Comparison of Postoperative Pain With Two Different Types of Local Anesthesia in Surgery for a Drooping Eyelid

The recruitment status of this study is unknown because the information has not been verified recently.
Verified May 2011 by Bascom Palmer Eye Institute.
Recruitment status was  Recruiting
Sponsor:
Information provided by:
Bascom Palmer Eye Institute
ClinicalTrials.gov Identifier:
NCT01350024
First received: May 5, 2011
Last updated: May 6, 2011
Last verified: May 2011
  Purpose

Conjunctival Mullerectomy is a well known procedure used to correct upper lid ptosis via a posterior approach. Patients who undergo this procedure are often given local anesthesia to alleviate intraoperative and postoperative pain. Local anesthesia can be given via frontal nerve block or subconjunctival injection combined with sedation in most cases. Both techniques are currently acceptable options for local anesthesia, however postoperative pain has not been systematically evaluated between these two techniques.

The investigators aim to compare intra-operative and postoperative pain with these two techniques in patients undergoing conjunctival Mullerectomy for ptosis repair. Patients will be randomized to receive local anesthesia via frontal nerve block or via subconjunctival injection. In addition, the investigators will measure the surgical outcomes of the ptosis surgery with standard measures.


Condition Intervention
Blepharoptosis
Procedure: Frontal nerve block with 2% lidocaine with 1:100,000 dilution of epinephrine
Procedure: Subconjunctival injection of 2% lidocaine with 1:100,000 dilution with epinephrine

Study Type: Interventional
Study Design: Allocation: Randomized
Endpoint Classification: Efficacy Study
Intervention Model: Parallel Assignment
Masking: Double Blind (Subject, Outcomes Assessor)
Primary Purpose: Supportive Care
Official Title: Comparison of Postoperative Pain With Two Different Types of Local Anesthesia in Surgery for a Drooping Eyelid

Resource links provided by NLM:


Further study details as provided by Bascom Palmer Eye Institute:

Primary Outcome Measures:
  • Pain control [ Time Frame: 24 hour after surgery ] [ Designated as safety issue: No ]
    Patients will be asked to complete a survey regardning pain assessment twenty-four hours after completion of surgery.

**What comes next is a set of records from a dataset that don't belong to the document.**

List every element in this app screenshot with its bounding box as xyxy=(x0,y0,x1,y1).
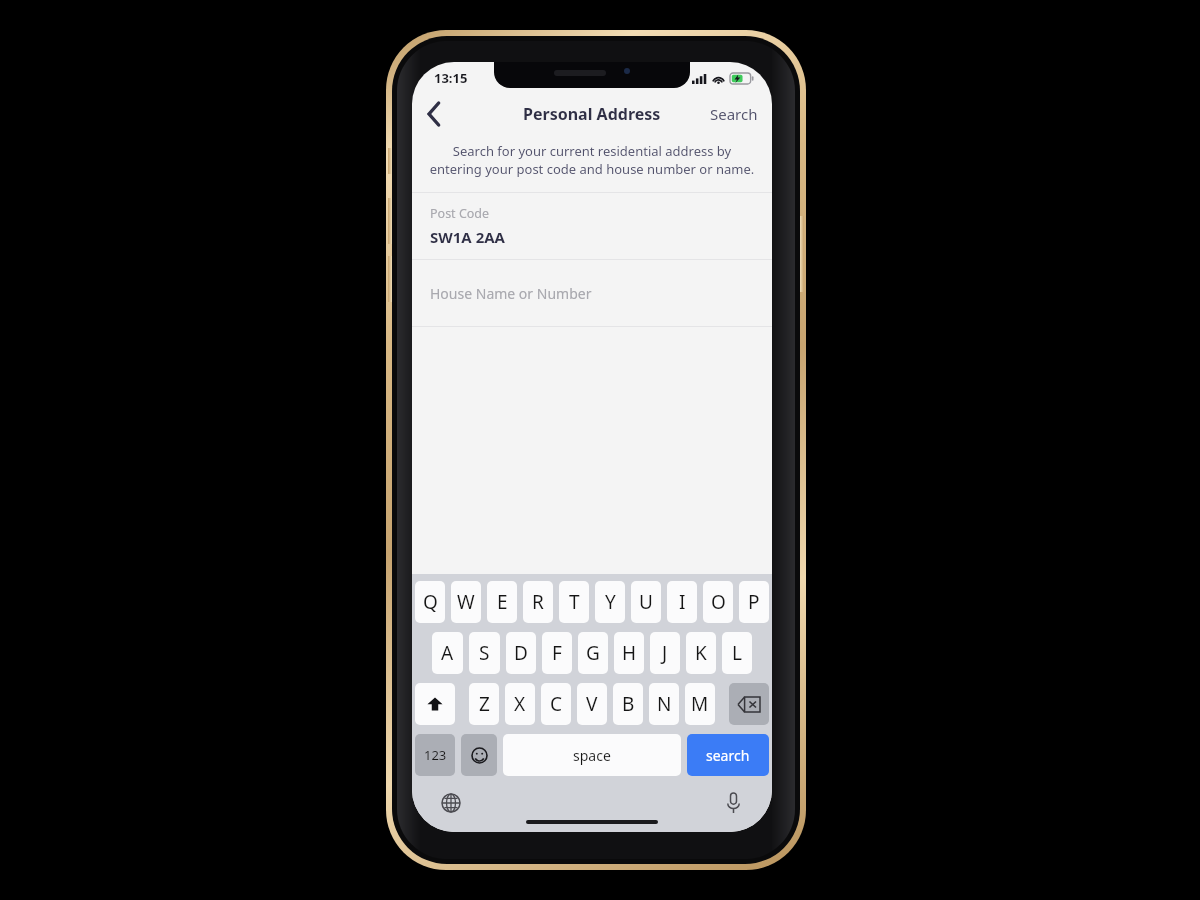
staticText: Search for your current residential addr… xyxy=(428,142,756,178)
button[interactable]: F xyxy=(542,632,572,674)
button[interactable]: M xyxy=(685,683,715,725)
button[interactable]: search xyxy=(687,734,769,776)
button[interactable]: W xyxy=(451,581,481,623)
staticText: Personal Address xyxy=(523,103,661,125)
staticText: M xyxy=(691,691,709,717)
button[interactable]: House Name or Number xyxy=(412,260,772,326)
staticText: O xyxy=(711,589,726,615)
button[interactable]: H xyxy=(614,632,644,674)
button[interactable]: C xyxy=(541,683,571,725)
button[interactable]: V xyxy=(577,683,607,725)
button[interactable]: J xyxy=(650,632,680,674)
staticText: U xyxy=(639,589,653,615)
button[interactable]: K xyxy=(686,632,716,674)
button[interactable]: space xyxy=(503,734,681,776)
button[interactable]: Shift xyxy=(415,683,455,725)
button[interactable]: Change keyboard xyxy=(436,788,466,818)
staticText: L xyxy=(732,640,742,666)
staticText: D xyxy=(514,640,528,666)
staticText: T xyxy=(569,589,580,615)
staticText: W xyxy=(457,589,475,615)
staticText: 13:15 xyxy=(434,69,468,87)
button[interactable]: U xyxy=(631,581,661,623)
button[interactable]: Search xyxy=(696,96,772,132)
button[interactable]: R xyxy=(523,581,553,623)
staticText: R xyxy=(532,589,544,615)
staticText: I xyxy=(679,589,686,615)
staticText: S xyxy=(479,640,490,666)
button[interactable]: P xyxy=(739,581,769,623)
button[interactable]: L xyxy=(722,632,752,674)
staticText: SW1A 2AA xyxy=(430,227,505,247)
staticText: G xyxy=(586,640,600,666)
staticText: C xyxy=(550,691,563,717)
button[interactable]: I xyxy=(667,581,697,623)
staticText: A xyxy=(441,640,454,666)
button[interactable]: Dictate xyxy=(718,788,748,818)
button[interactable]: Emoji xyxy=(461,734,497,776)
button[interactable]: T xyxy=(559,581,589,623)
staticText: E xyxy=(497,589,508,615)
button[interactable]: Post Code xyxy=(412,193,772,259)
button[interactable]: G xyxy=(578,632,608,674)
button[interactable]: N xyxy=(649,683,679,725)
button[interactable]: E xyxy=(487,581,517,623)
staticText: V xyxy=(586,691,598,717)
staticText: H xyxy=(622,640,637,666)
button[interactable]: Z xyxy=(469,683,499,725)
staticText: Q xyxy=(423,589,438,615)
button[interactable]: 123 xyxy=(415,734,455,776)
staticText: F xyxy=(552,640,562,666)
button[interactable]: Y xyxy=(595,581,625,623)
staticText: P xyxy=(748,589,760,615)
staticText: J xyxy=(662,640,668,666)
button[interactable]: Back xyxy=(412,92,456,136)
button[interactable]: Q xyxy=(415,581,445,623)
button[interactable]: Backspace xyxy=(729,683,769,725)
button[interactable]: A xyxy=(432,632,463,674)
staticText: Search xyxy=(710,104,758,124)
staticText: N xyxy=(657,691,672,717)
staticText: search xyxy=(706,746,750,765)
staticText: House Name or Number xyxy=(430,284,592,303)
staticText: Y xyxy=(605,589,616,615)
button[interactable]: X xyxy=(505,683,535,725)
staticText: 123 xyxy=(424,746,447,764)
staticText: B xyxy=(622,691,635,717)
staticText: Post Code xyxy=(430,205,490,222)
button[interactable]: O xyxy=(703,581,733,623)
staticText: K xyxy=(695,640,707,666)
button[interactable]: B xyxy=(613,683,643,725)
staticText: X xyxy=(514,691,526,717)
button[interactable]: D xyxy=(506,632,536,674)
staticText: Z xyxy=(479,691,490,717)
button[interactable]: S xyxy=(469,632,500,674)
staticText: space xyxy=(573,746,611,765)
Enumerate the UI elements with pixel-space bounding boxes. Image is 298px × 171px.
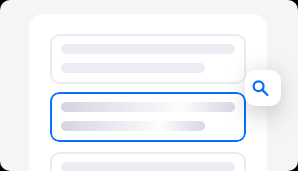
button[interactable] <box>50 152 246 171</box>
button[interactable] <box>50 92 246 142</box>
button[interactable] <box>50 34 246 84</box>
button[interactable]: Search <box>245 70 281 106</box>
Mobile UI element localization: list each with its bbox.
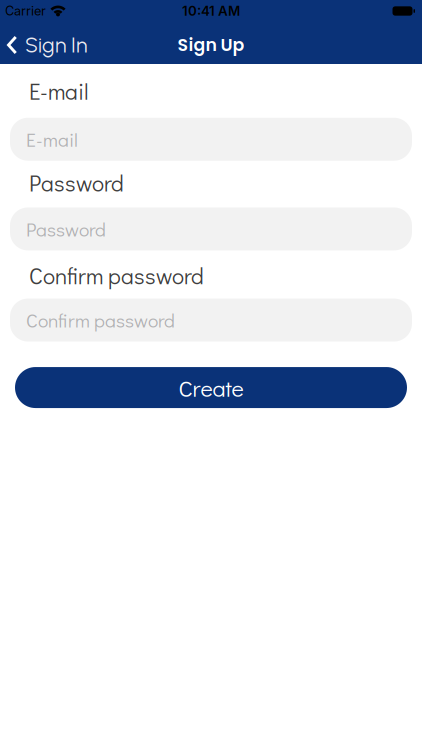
staticText: Confirm password	[26, 307, 175, 333]
staticText: 10:41 AM	[182, 3, 240, 19]
staticText: Password	[29, 168, 124, 197]
staticText: E-mail	[29, 76, 89, 106]
button[interactable]: Confirm password text field	[0, 299, 422, 342]
button[interactable]: Create	[0, 367, 422, 408]
staticText: E-mail	[26, 126, 78, 152]
staticText: Sign In	[25, 32, 87, 58]
staticText: Create	[178, 372, 244, 403]
staticText: Confirm password	[29, 260, 204, 290]
staticText: Password	[26, 216, 106, 242]
button[interactable]: E-mail text field	[0, 118, 422, 161]
button[interactable]: Password text field	[0, 207, 422, 250]
staticText: Sign Up	[178, 33, 244, 57]
button[interactable]: Back	[7, 32, 87, 58]
staticText: Carrier	[5, 3, 46, 19]
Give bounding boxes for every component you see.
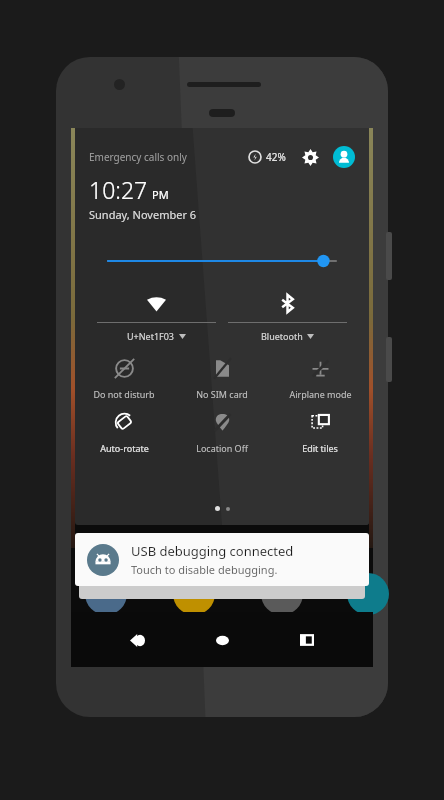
- staticText: No SIM card: [196, 388, 248, 400]
- staticText: Auto-rotate: [100, 442, 149, 454]
- staticText: Location Off: [196, 442, 248, 454]
- staticText: 42%: [266, 150, 286, 164]
- staticText: Airplane mode: [289, 388, 352, 400]
- button[interactable]: Location Off: [173, 412, 271, 454]
- staticText: Do not disturb: [93, 388, 155, 400]
- staticText: Sunday, November 6: [89, 207, 197, 222]
- button[interactable]: User account: [333, 146, 355, 168]
- staticText: Emergency calls only: [89, 150, 187, 164]
- button[interactable]: No SIM card: [173, 358, 271, 400]
- button[interactable]: Auto-rotate: [75, 412, 173, 454]
- staticText: U+Net1F03: [127, 330, 175, 342]
- button[interactable]: Airplane mode: [271, 358, 369, 400]
- button[interactable]: Recents: [288, 621, 326, 659]
- button[interactable]: Home: [203, 621, 241, 659]
- button[interactable]: Edit tiles: [271, 412, 369, 454]
- staticText: Touch to disable debugging.: [131, 562, 278, 577]
- staticText: USB debugging connected: [131, 542, 294, 560]
- button[interactable]: U+Net1F03: [91, 288, 222, 342]
- button[interactable]: [108, 250, 336, 272]
- staticText: Bluetooth: [261, 330, 303, 342]
- button[interactable]: Back: [118, 621, 156, 659]
- staticText: PM: [152, 187, 169, 202]
- staticText: 10:27: [89, 174, 148, 205]
- button[interactable]: USB debugging connected: [75, 533, 369, 586]
- staticText: Edit tiles: [302, 442, 338, 454]
- button[interactable]: Bluetooth: [222, 288, 353, 342]
- button[interactable]: Settings: [300, 147, 320, 167]
- button[interactable]: Do not disturb: [75, 358, 173, 400]
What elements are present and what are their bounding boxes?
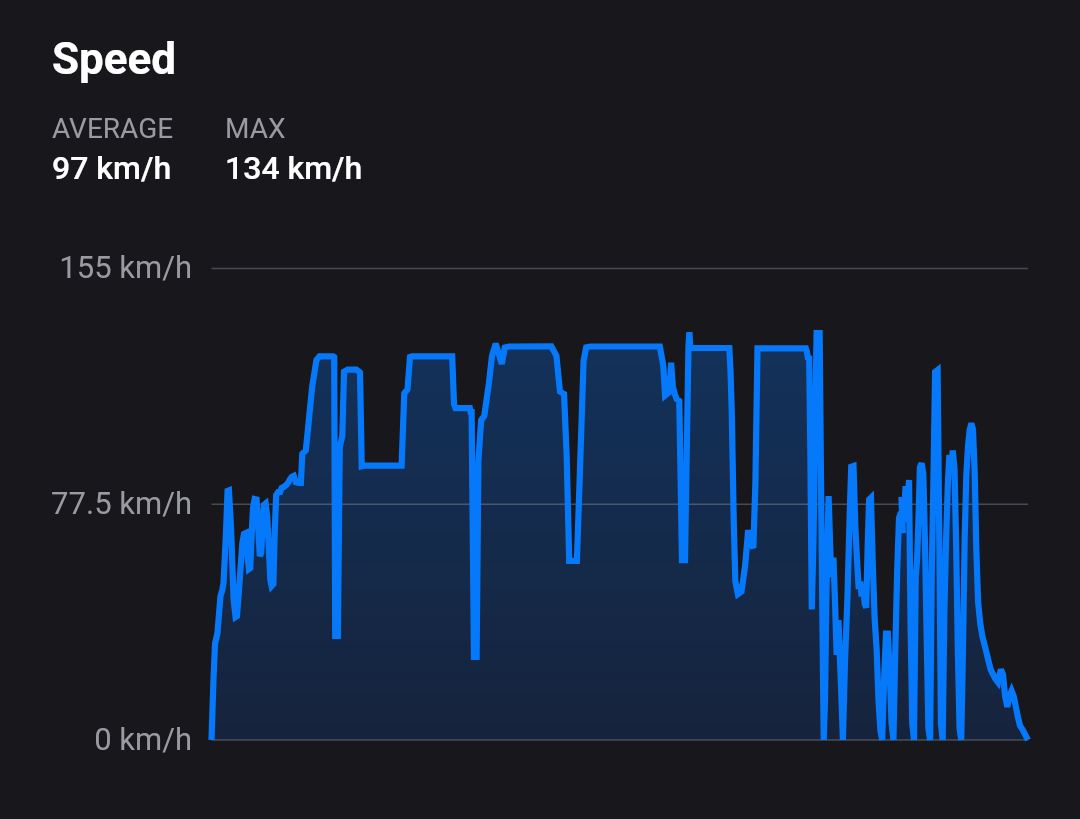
button[interactable]: Speed over time chart [0, 0, 1080, 819]
button[interactable]: MAX [225, 108, 375, 187]
staticText: MAX [225, 112, 286, 145]
staticText: Speed [52, 33, 177, 85]
staticText: AVERAGE [52, 112, 174, 145]
button[interactable]: AVERAGE [52, 108, 202, 187]
staticText: 97 km/h [52, 149, 172, 187]
staticText: 155 km/h [0, 249, 192, 285]
staticText: 0 km/h [0, 721, 192, 757]
staticText: 77.5 km/h [0, 485, 192, 521]
staticText: 134 km/h [225, 149, 363, 187]
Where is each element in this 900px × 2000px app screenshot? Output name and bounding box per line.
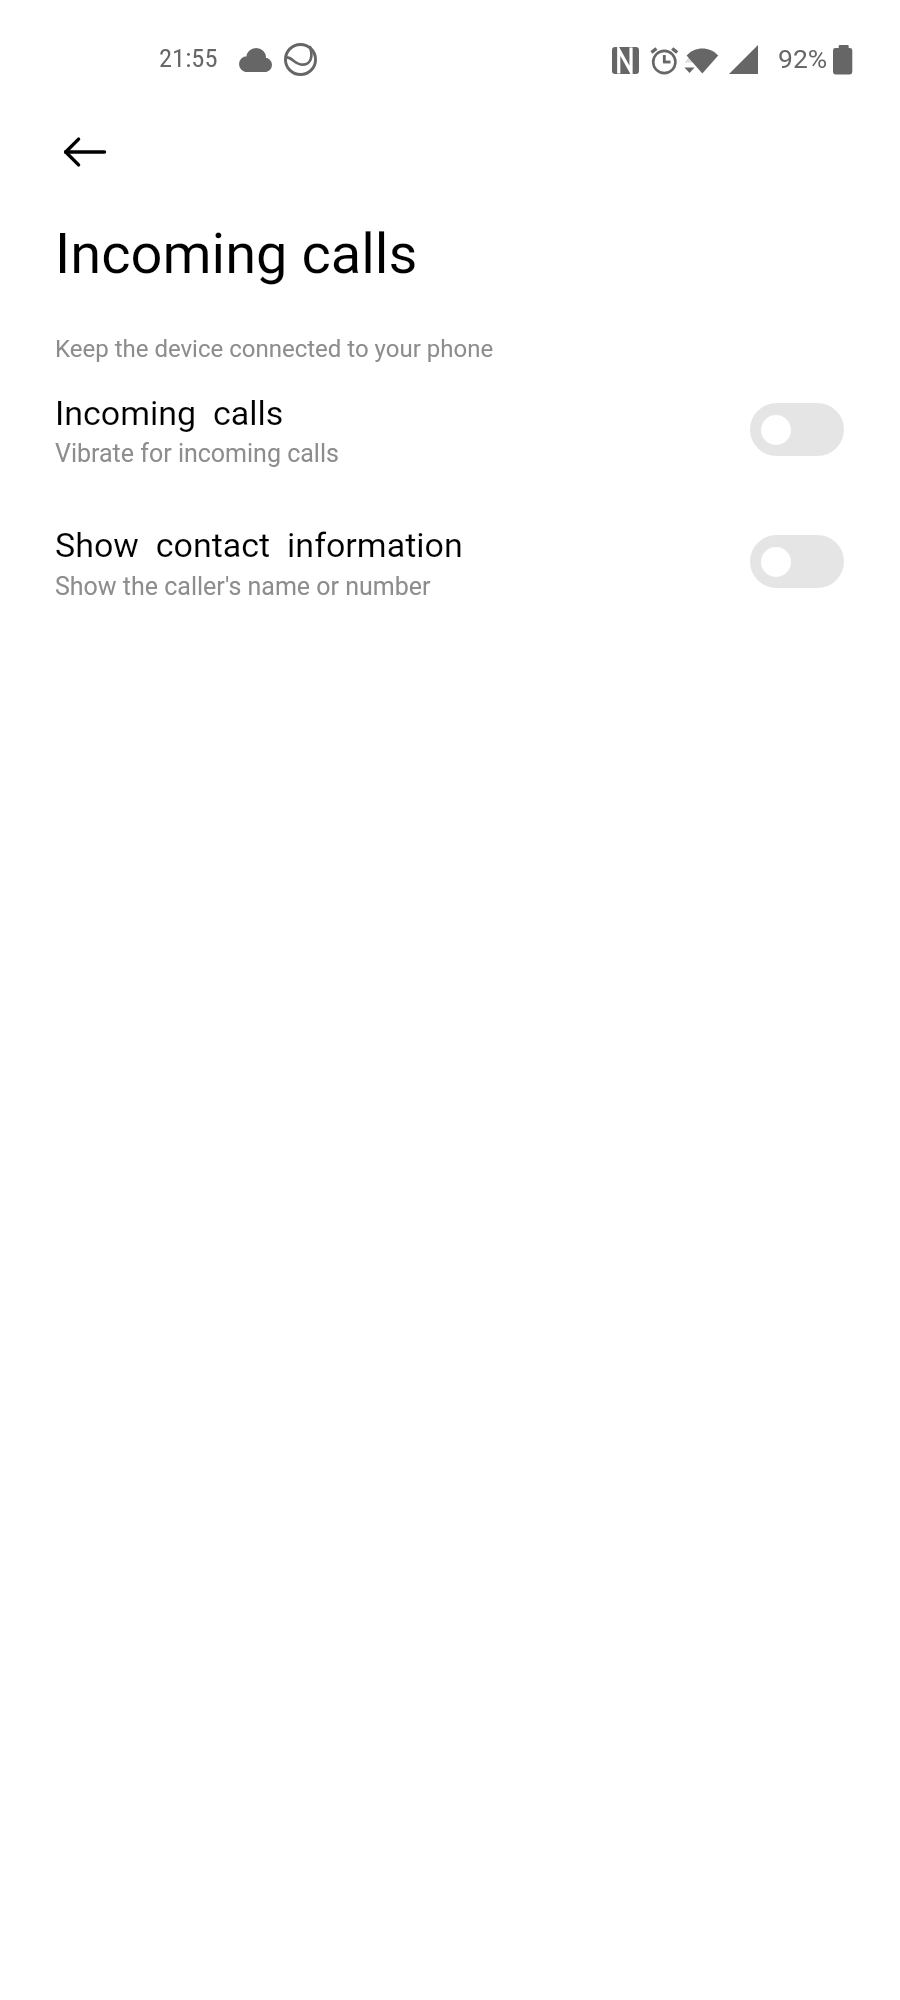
staticText: Show contact information [55, 525, 463, 565]
button[interactable]: Incoming calls [0, 377, 900, 475]
button[interactable]: Toggle Incoming calls [750, 403, 844, 456]
button[interactable]: Show contact information [0, 509, 900, 608]
button[interactable]: Back [57, 123, 113, 179]
staticText: Show the caller's name or number [55, 572, 431, 601]
staticText: Vibrate for incoming calls [55, 439, 339, 468]
staticText: Incoming calls [55, 393, 284, 433]
button[interactable]: Toggle Show contact information [750, 535, 844, 588]
staticText: 92% [778, 43, 828, 74]
staticText: Keep the device connected to your phone [55, 335, 494, 363]
staticText: Incoming calls [55, 221, 418, 287]
staticText: 21:55 [159, 42, 218, 73]
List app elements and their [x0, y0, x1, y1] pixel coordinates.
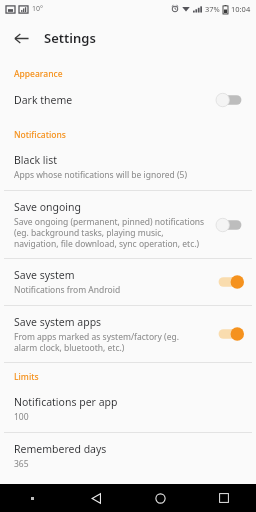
staticText: 10:04 [231, 4, 251, 14]
staticText: Black list [14, 153, 58, 167]
button[interactable]: Off [215, 217, 245, 233]
staticText: 37% [205, 4, 220, 14]
button[interactable]: On [215, 274, 245, 290]
staticText: 10° [32, 4, 44, 14]
button[interactable]: Save system apps [0, 306, 256, 362]
staticText: Save system apps [14, 315, 102, 329]
button[interactable]: Black list [0, 144, 256, 190]
staticText: Appearance [14, 68, 63, 80]
button[interactable]: On [215, 326, 245, 342]
staticText: Save ongoing [14, 200, 81, 214]
button[interactable]: Back [5, 22, 37, 54]
staticText: Save system [14, 268, 75, 282]
staticText: Settings [44, 29, 96, 47]
button[interactable]: Save ongoing [0, 191, 256, 258]
staticText: Notifications from Android [14, 284, 121, 296]
staticText: Notifications per app [14, 395, 118, 409]
staticText: 365 [14, 458, 29, 470]
button[interactable]: Dark theme [0, 83, 256, 117]
staticText: Dark theme [14, 93, 73, 107]
staticText: 100 [14, 411, 29, 423]
button[interactable]: Remembered days [0, 433, 256, 479]
staticText: Limits [14, 371, 39, 383]
staticText: From apps marked as system/factory (eg. … [14, 331, 179, 353]
staticText: Remembered days [14, 442, 107, 456]
button[interactable]: Off [215, 92, 245, 108]
staticText: Apps whose notifications will be ignored… [14, 169, 187, 181]
button[interactable]: Recents [192, 493, 256, 503]
staticText: Notifications [14, 129, 66, 141]
button[interactable]: Home [128, 493, 192, 504]
staticText: Save ongoing (permanent, pinned) notific… [14, 216, 205, 249]
button[interactable]: Back [64, 493, 128, 504]
button[interactable]: Notifications per app [0, 386, 256, 432]
button[interactable]: Save system [0, 259, 256, 305]
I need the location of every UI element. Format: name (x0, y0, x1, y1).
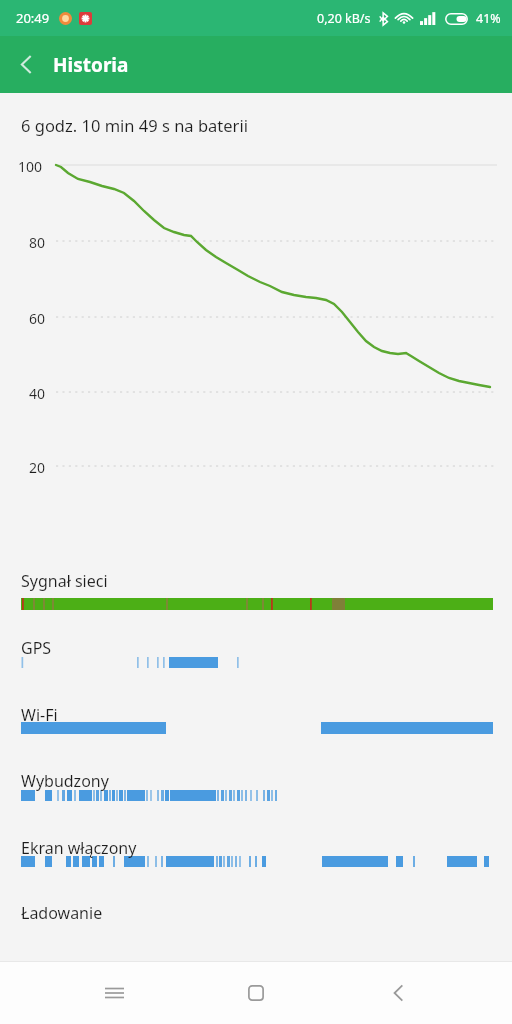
button[interactable]: Back (0, 38, 53, 91)
staticText: Ekran włączony (21, 837, 137, 859)
staticText: Wybudzony (21, 770, 109, 792)
staticText: 20 (29, 458, 46, 477)
staticText: Ładowanie (21, 902, 103, 924)
staticText: 60 (29, 309, 46, 328)
staticText: Historia (53, 52, 129, 78)
staticText: Sygnał sieci (21, 570, 108, 592)
button[interactable]: Home (228, 965, 284, 1021)
staticText: 40 (29, 384, 46, 403)
staticText: Wi-Fi (21, 704, 58, 726)
button[interactable]: Recent apps (86, 965, 142, 1021)
staticText: 20:49 (16, 9, 50, 27)
staticText: 80 (29, 233, 46, 252)
button[interactable]: Back (370, 965, 426, 1021)
staticText: 0,20 kB/s (317, 10, 371, 27)
staticText: 6 godz. 10 min 49 s na baterii (21, 114, 248, 136)
staticText: GPS (21, 637, 52, 659)
staticText: 100 (18, 157, 43, 176)
staticText: 41% (476, 10, 501, 27)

Secondary Outcome Measures:
  • Efficacy of ptosis surgery [ Time Frame: 2 months ] [ Designated as safety issue: No ]
    Standard measures include marginal reflex distanced, palpebral fissure and levator fucntion will be used to assess the efficacy of the ptosis surgery and compared to the type of anesthesia the patient was given.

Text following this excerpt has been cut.